____ Source information

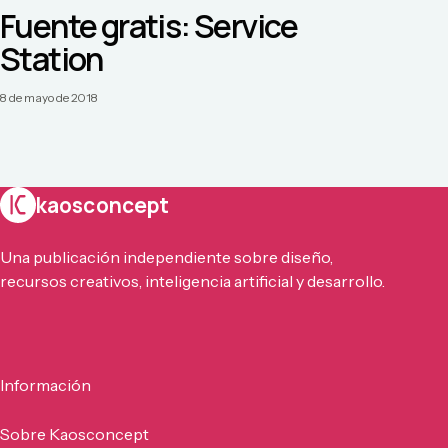
Fuente gratis: Service
Station
8 de mayo de 2018
kaosconcept
Una publicación independiente sobre diseño,
recursos creativos, inteligencia artificial y desarrollo.
Información
Sobre Kaosconcept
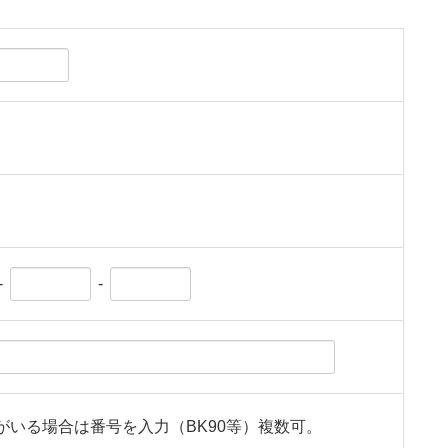
-
-
がいる場合は番号を入力（BK90等）複数可。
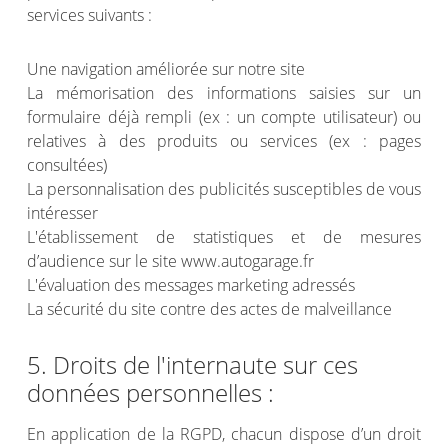
services suivants :
Une navigation améliorée sur notre site
La mémorisation des informations saisies sur un
formulaire déjà rempli (ex : un compte utilisateur) ou
relatives à des produits ou services (ex : pages
consultées)
La personnalisation des publicités susceptibles de vous
intéresser
L'établissement de statistiques et de mesures
d’audience sur le site www.autogarage.fr
L'évaluation des messages marketing adressés
La sécurité du site contre des actes de malveillance
5. Droits de l'internaute sur ces
données personnelles :
En application de la RGPD, chacun dispose d’un droit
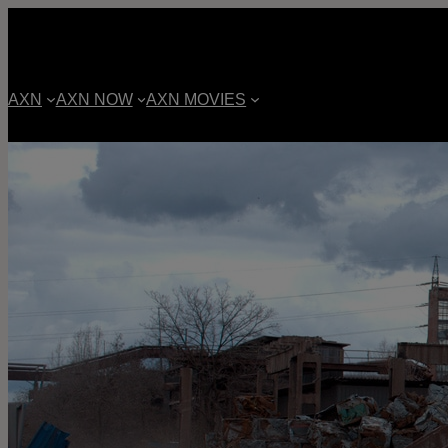
AXN
AXN NOW
AXN MOVIES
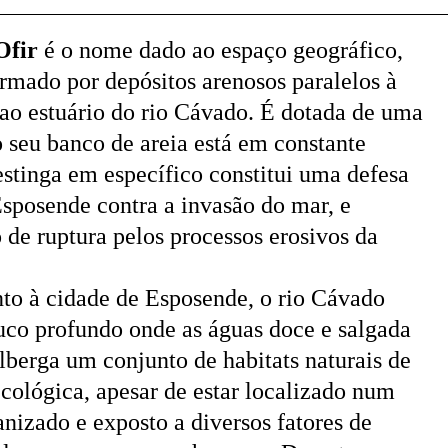
Ofir
é o nome dado ao espaço geográfico,
rmado por depósitos arenosos paralelos à
o ao estuário do rio Cávado. É dotada de uma
 seu banco de areia está em constante
estinga em específico constitui uma defesa
Esposende contra a invasão do mar, e
 de ruptura pelos processos erosivos da
to à cidade de Esposende, o rio Cávado
uco profundo onde as águas doce e salgada
lberga um conjunto de habitats naturais de
cológica, apesar de estar localizado num
izado e exposto a diversos fatores de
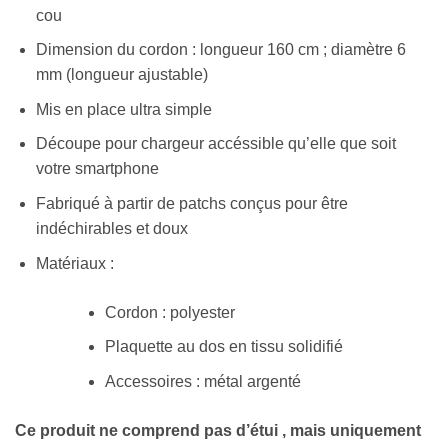
cou
Dimension du cordon : longueur 160 cm ; diamètre 6
mm (longueur ajustable)
Mis en place ultra simple
Découpe pour chargeur accéssible qu’elle que soit
votre smartphone
Fabriqué à partir de patchs conçus pour être
indéchirables et doux
Matériaux :
Cordon : polyester
Plaquette au dos en tissu solidifié
Accessoires : métal argenté
Ce produit ne comprend pas d’étui , mais uniquement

________

(Task requirements):
Transcribe the preceding listing in its entirety and with exact wording, leaving out pictures.

(Output):
Fuente gratis: Service
Station
8 de mayo de 2018
kaosconcept
Una publicación independiente sobre diseño,
recursos creativos, inteligencia artificial y desarrollo.
Información
Sobre Kaosconcept
-
-
がいる場合は番号を入力（BK90等）複数可。
services suivants :
Une navigation améliorée sur notre site
La mémorisation des informations saisies sur un
formulaire déjà rempli (ex : un compte utilisateur) ou
relatives à des produits ou services (ex : pages
consultées)
La personnalisation des publicités susceptibles de vous
intéresser
L'établissement de statistiques et de mesures
d’audience sur le site www.autogarage.fr
L'évaluation des messages marketing adressés
La sécurité du site contre des actes de malveillance
5. Droits de l'internaute sur ces
données personnelles :
En application de la RGPD, chacun dispose d’un droit
AXN
AXN NOW
AXN MOVIES
Ofir
é o nome dado ao espaço geográfico,
rmado por depósitos arenosos paralelos à
o ao estuário do rio Cávado. É dotada de uma
 seu banco de areia está em constante
estinga em específico constitui uma defesa
Esposende contra a invasão do mar, e
 de ruptura pelos processos erosivos da
to à cidade de Esposende, o rio Cávado
uco profundo onde as águas doce e salgada
lberga um conjunto de habitats naturais de
cológica, apesar de estar localizado num
izado e exposto a diversos fatores de
cou
Dimension du cordon : longueur 160 cm ; diamètre 6
mm (longueur ajustable)
Mis en place ultra simple
Découpe pour chargeur accéssible qu’elle que soit
votre smartphone
Fabriqué à partir de patchs conçus pour être
indéchirables et doux
Matériaux :
Cordon : polyester
Plaquette au dos en tissu solidifié
Accessoires : métal argenté
Ce produit ne comprend pas d’étui , mais uniquement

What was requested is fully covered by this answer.